*Directions*
Write out each record below exactly, without pictures.

Material supplied Block Start

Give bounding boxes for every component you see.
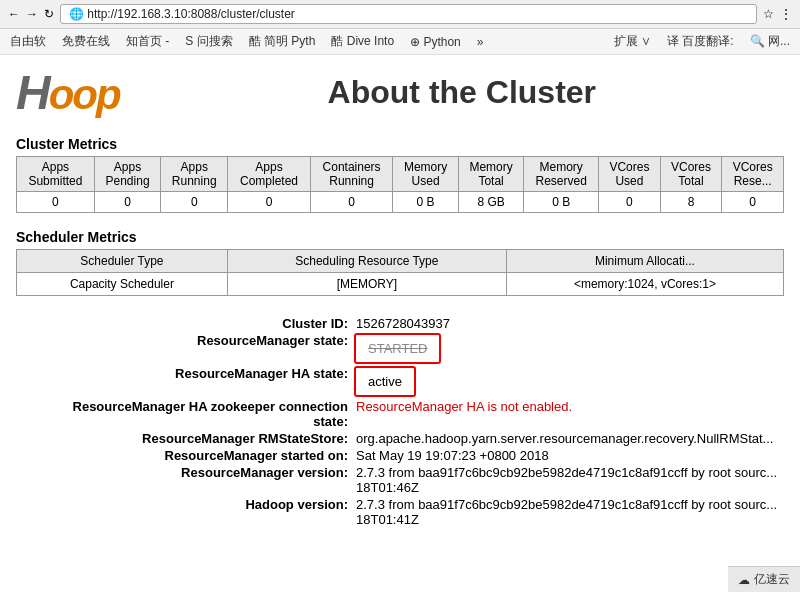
bookmark-baidu-translate[interactable]: 译 百度翻译: — [663, 32, 738, 51]
val-memory-total: 8 GB — [458, 192, 523, 213]
url-text: http://192.168.3.10:8088/cluster/cluster — [87, 7, 294, 21]
rm-state-label: ResourceManager state: — [16, 333, 356, 348]
col-header-apps-submitted: AppsSubmitted — [17, 157, 95, 192]
rm-state-box: STARTED — [354, 333, 441, 364]
rm-zoo-value: ResourceManager HA is not enabled. — [356, 399, 784, 414]
logo-oop: oop — [49, 71, 120, 118]
val-vcores-total: 8 — [660, 192, 722, 213]
rm-ha-box: active — [354, 366, 416, 397]
url-bar[interactable]: 🌐 http://192.168.3.10:8088/cluster/clust… — [60, 4, 757, 24]
browser-bar: ← → ↻ 🌐 http://192.168.3.10:8088/cluster… — [0, 0, 800, 29]
col-header-vcores-used: VCoresUsed — [599, 157, 661, 192]
rm-version-row: ResourceManager version: 2.7.3 from baa9… — [16, 465, 784, 495]
rm-zoo-row: ResourceManager HA zookeeper connections… — [16, 399, 784, 429]
bookmark-extensions[interactable]: 扩展 ∨ — [610, 32, 655, 51]
bookmark-web[interactable]: 🔍 网... — [746, 32, 794, 51]
val-apps-submitted: 0 — [17, 192, 95, 213]
rm-rmstate-row: ResourceManager RMStateStore: org.apache… — [16, 431, 784, 446]
bookmark-ziyouruang[interactable]: 自由软 — [6, 32, 50, 51]
val-memory-used: 0 B — [393, 192, 458, 213]
hadoop-version-row: Hadoop version: 2.7.3 from baa91f7c6bc9c… — [16, 497, 784, 527]
cluster-id-value: 1526728043937 — [356, 316, 784, 331]
back-icon[interactable]: ← — [8, 7, 20, 21]
rm-ha-active-text: active — [368, 374, 402, 389]
val-memory-reserved: 0 B — [524, 192, 599, 213]
forward-icon[interactable]: → — [26, 7, 38, 21]
cluster-metrics-table: AppsSubmitted AppsPending AppsRunning Ap… — [16, 156, 784, 213]
cluster-metrics-title: Cluster Metrics — [16, 136, 784, 152]
bookmark-star-icon[interactable]: ☆ — [763, 7, 774, 21]
bookmark-mianfei[interactable]: 免费在线 — [58, 32, 114, 51]
col-header-memory-reserved: MemoryReserved — [524, 157, 599, 192]
rm-version-value: 2.7.3 from baa91f7c6bc9cb92be5982de4719c… — [356, 465, 784, 495]
rm-started-value: Sat May 19 19:07:23 +0800 2018 — [356, 448, 784, 463]
col-header-apps-running: AppsRunning — [161, 157, 228, 192]
browser-menu-icon[interactable]: ⋮ — [780, 7, 792, 21]
col-header-scheduler-type: Scheduler Type — [17, 250, 228, 273]
cluster-id-row: Cluster ID: 1526728043937 — [16, 316, 784, 331]
refresh-icon[interactable]: ↻ — [44, 7, 54, 21]
cluster-id-label: Cluster ID: — [16, 316, 356, 331]
col-header-memory-total: MemoryTotal — [458, 157, 523, 192]
rm-ha-value: active — [356, 366, 784, 397]
header-row: Hoop About the Cluster — [16, 65, 784, 120]
rm-started-row: ResourceManager started on: Sat May 19 1… — [16, 448, 784, 463]
rm-version-label: ResourceManager version: — [16, 465, 356, 480]
rm-state-value: STARTED — [356, 333, 784, 364]
bookmark-more[interactable]: » — [473, 34, 488, 50]
col-header-vcores-total: VCoresTotal — [660, 157, 722, 192]
logo-h: H — [16, 66, 49, 119]
scheduler-metrics-table: Scheduler Type Scheduling Resource Type … — [16, 249, 784, 296]
val-apps-completed: 0 — [228, 192, 311, 213]
url-favicon: 🌐 — [69, 7, 84, 21]
rm-ha-label: ResourceManager HA state: — [16, 366, 356, 381]
rm-rmstate-label: ResourceManager RMStateStore: — [16, 431, 356, 446]
scheduler-row: Capacity Scheduler [MEMORY] <memory:1024… — [17, 273, 784, 296]
bookmark-python[interactable]: ⊕ Python — [406, 34, 465, 50]
col-header-apps-pending: AppsPending — [94, 157, 160, 192]
hadoop-version-label: Hadoop version: — [16, 497, 356, 512]
cluster-info: Cluster ID: 1526728043937 ResourceManage… — [16, 316, 784, 527]
rm-state-started-text: STARTED — [368, 341, 427, 356]
hadoop-version-value: 2.7.3 from baa91f7c6bc9cb92be5982de4719c… — [356, 497, 784, 527]
cluster-metrics-row: 0 0 0 0 0 0 B 8 GB 0 B 0 8 0 — [17, 192, 784, 213]
col-header-vcores-reserved: VCoresRese... — [722, 157, 784, 192]
val-containers-running: 0 — [310, 192, 393, 213]
rm-ha-row: ResourceManager HA state: active — [16, 366, 784, 397]
val-apps-running: 0 — [161, 192, 228, 213]
col-header-containers-running: ContainersRunning — [310, 157, 393, 192]
col-header-scheduling-resource-type: Scheduling Resource Type — [227, 250, 506, 273]
val-vcores-used: 0 — [599, 192, 661, 213]
col-header-memory-used: MemoryUsed — [393, 157, 458, 192]
bookmark-wensousuo[interactable]: S 问搜索 — [181, 32, 236, 51]
hadoop-logo: Hoop — [16, 65, 120, 120]
bookmark-zhishouye[interactable]: 知首页 - — [122, 32, 173, 51]
rm-started-label: ResourceManager started on: — [16, 448, 356, 463]
rm-zoo-label: ResourceManager HA zookeeper connections… — [16, 399, 356, 429]
page-content: Hoop About the Cluster Cluster Metrics A… — [0, 55, 800, 539]
val-vcores-reserved: 0 — [722, 192, 784, 213]
bookmark-jianjian[interactable]: 酷 简明 Pyth — [245, 32, 320, 51]
rm-state-row: ResourceManager state: STARTED — [16, 333, 784, 364]
col-header-apps-completed: AppsCompleted — [228, 157, 311, 192]
col-header-minimum-allocation: Minimum Allocati... — [506, 250, 783, 273]
val-scheduling-resource-type: [MEMORY] — [227, 273, 506, 296]
rm-rmstate-value: org.apache.hadoop.yarn.server.resourcema… — [356, 431, 784, 446]
val-minimum-allocation: <memory:1024, vCores:1> — [506, 273, 783, 296]
bookmarks-bar: 自由软 免费在线 知首页 - S 问搜索 酷 简明 Pyth 酷 Dive In… — [0, 29, 800, 55]
page-title: About the Cluster — [140, 74, 784, 111]
scheduler-metrics-title: Scheduler Metrics — [16, 229, 784, 245]
val-apps-pending: 0 — [94, 192, 160, 213]
val-scheduler-type: Capacity Scheduler — [17, 273, 228, 296]
bookmark-diveinto[interactable]: 酷 Dive Into — [327, 32, 398, 51]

Material supplied Block End

*Task answer*
Give bounding boxes for every component you see.
bookmark-baidu-translate[interactable]: 译 百度翻译: — [663, 32, 738, 51]
val-memory-total: 8 GB — [458, 192, 523, 213]
url-text: http://192.168.3.10:8088/cluster/cluster — [87, 7, 294, 21]
rm-state-label: ResourceManager state: — [16, 333, 356, 348]
col-header-apps-submitted: AppsSubmitted — [17, 157, 95, 192]
rm-state-box: STARTED — [354, 333, 441, 364]
rm-zoo-value: ResourceManager HA is not enabled. — [356, 399, 784, 414]
logo-oop: oop — [49, 71, 120, 118]
val-vcores-total: 8 — [660, 192, 722, 213]
rm-ha-box: active — [354, 366, 416, 397]
url-bar[interactable]: 🌐 http://192.168.3.10:8088/cluster/clust… — [60, 4, 757, 24]
browser-bar: ← → ↻ 🌐 http://192.168.3.10:8088/cluster… — [0, 0, 800, 29]
col-header-vcores-used: VCoresUsed — [599, 157, 661, 192]
rm-version-row: ResourceManager version: 2.7.3 from baa9… — [16, 465, 784, 495]
rm-zoo-row: ResourceManager HA zookeeper connections… — [16, 399, 784, 429]
bookmark-extensions[interactable]: 扩展 ∨ — [610, 32, 655, 51]
bookmark-web[interactable]: 🔍 网... — [746, 32, 794, 51]
val-apps-submitted: 0 — [17, 192, 95, 213]
rm-rmstate-row: ResourceManager RMStateStore: org.apache… — [16, 431, 784, 446]
bookmark-ziyouruang[interactable]: 自由软 — [6, 32, 50, 51]
val-memory-used: 0 B — [393, 192, 458, 213]
hadoop-version-row: Hadoop version: 2.7.3 from baa91f7c6bc9c… — [16, 497, 784, 527]
cluster-id-value: 1526728043937 — [356, 316, 784, 331]
back-icon[interactable]: ← — [8, 7, 20, 21]
rm-ha-active-text: active — [368, 374, 402, 389]
val-memory-reserved: 0 B — [524, 192, 599, 213]
forward-icon[interactable]: → — [26, 7, 38, 21]
cluster-metrics-table: AppsSubmitted AppsPending AppsRunning Ap… — [16, 156, 784, 213]
cluster-metrics-title: Cluster Metrics — [16, 136, 784, 152]
bookmark-star-icon[interactable]: ☆ — [763, 7, 774, 21]
bookmark-mianfei[interactable]: 免费在线 — [58, 32, 114, 51]
col-header-memory-reserved: MemoryReserved — [524, 157, 599, 192]
rm-version-value: 2.7.3 from baa91f7c6bc9cb92be5982de4719c… — [356, 465, 784, 495]
rm-started-value: Sat May 19 19:07:23 +0800 2018 — [356, 448, 784, 463]
col-header-apps-running: AppsRunning — [161, 157, 228, 192]
browser-menu-icon[interactable]: ⋮ — [780, 7, 792, 21]
col-header-scheduler-type: Scheduler Type — [17, 250, 228, 273]
cluster-id-row: Cluster ID: 1526728043937 — [16, 316, 784, 331]
refresh-icon[interactable]: ↻ — [44, 7, 54, 21]
cluster-id-label: Cluster ID: — [16, 316, 356, 331]
col-header-memory-total: MemoryTotal — [458, 157, 523, 192]
rm-ha-value: active — [356, 366, 784, 397]
header-row: Hoop About the Cluster — [16, 65, 784, 120]
rm-started-row: ResourceManager started on: Sat May 19 1… — [16, 448, 784, 463]
rm-version-label: ResourceManager version: — [16, 465, 356, 480]
rm-state-value: STARTED — [356, 333, 784, 364]
bookmark-more[interactable]: » — [473, 34, 488, 50]
col-header-vcores-total: VCoresTotal — [660, 157, 722, 192]
logo-h: H — [16, 66, 49, 119]
scheduler-metrics-table: Scheduler Type Scheduling Resource Type … — [16, 249, 784, 296]
val-apps-completed: 0 — [228, 192, 311, 213]
url-favicon: 🌐 — [69, 7, 84, 21]
rm-ha-label: ResourceManager HA state: — [16, 366, 356, 381]
rm-rmstate-label: ResourceManager RMStateStore: — [16, 431, 356, 446]
scheduler-row: Capacity Scheduler [MEMORY] <memory:1024… — [17, 273, 784, 296]
bookmark-python[interactable]: ⊕ Python — [406, 34, 465, 50]
col-header-apps-pending: AppsPending — [94, 157, 160, 192]
hadoop-version-label: Hadoop version: — [16, 497, 356, 512]
cluster-info: Cluster ID: 1526728043937 ResourceManage… — [16, 316, 784, 527]
rm-state-started-text: STARTED — [368, 341, 427, 356]
hadoop-version-value: 2.7.3 from baa91f7c6bc9cb92be5982de4719c… — [356, 497, 784, 527]
cluster-metrics-row: 0 0 0 0 0 0 B 8 GB 0 B 0 8 0 — [17, 192, 784, 213]
col-header-vcores-reserved: VCoresRese... — [722, 157, 784, 192]
val-containers-running: 0 — [310, 192, 393, 213]
rm-ha-row: ResourceManager HA state: active — [16, 366, 784, 397]
val-apps-running: 0 — [161, 192, 228, 213]
col-header-containers-running: ContainersRunning — [310, 157, 393, 192]
col-header-scheduling-resource-type: Scheduling Resource Type — [227, 250, 506, 273]
val-vcores-used: 0 — [599, 192, 661, 213]
col-header-memory-used: MemoryUsed — [393, 157, 458, 192]
bookmark-wensousuo[interactable]: S 问搜索 — [181, 32, 236, 51]
hadoop-logo: Hoop — [16, 65, 120, 120]
bookmark-zhishouye[interactable]: 知首页 - — [122, 32, 173, 51]
rm-started-label: ResourceManager started on: — [16, 448, 356, 463]
rm-zoo-label: ResourceManager HA zookeeper connections… — [16, 399, 356, 429]
page-content: Hoop About the Cluster Cluster Metrics A… — [0, 55, 800, 539]
val-vcores-reserved: 0 — [722, 192, 784, 213]
bookmark-jianjian[interactable]: 酷 简明 Pyth — [245, 32, 320, 51]
rm-state-row: ResourceManager state: STARTED — [16, 333, 784, 364]
col-header-apps-completed: AppsCompleted — [228, 157, 311, 192]
col-header-minimum-allocation: Minimum Allocati... — [506, 250, 783, 273]
val-scheduling-resource-type: [MEMORY] — [227, 273, 506, 296]
rm-rmstate-value: org.apache.hadoop.yarn.server.resourcema… — [356, 431, 784, 446]
val-minimum-allocation: <memory:1024, vCores:1> — [506, 273, 783, 296]
bookmarks-bar: 自由软 免费在线 知首页 - S 问搜索 酷 简明 Pyth 酷 Dive In… — [0, 29, 800, 55]
page-title: About the Cluster — [140, 74, 784, 111]
scheduler-metrics-title: Scheduler Metrics — [16, 229, 784, 245]
val-apps-pending: 0 — [94, 192, 160, 213]
val-scheduler-type: Capacity Scheduler — [17, 273, 228, 296]
bookmark-diveinto[interactable]: 酷 Dive Into — [327, 32, 398, 51]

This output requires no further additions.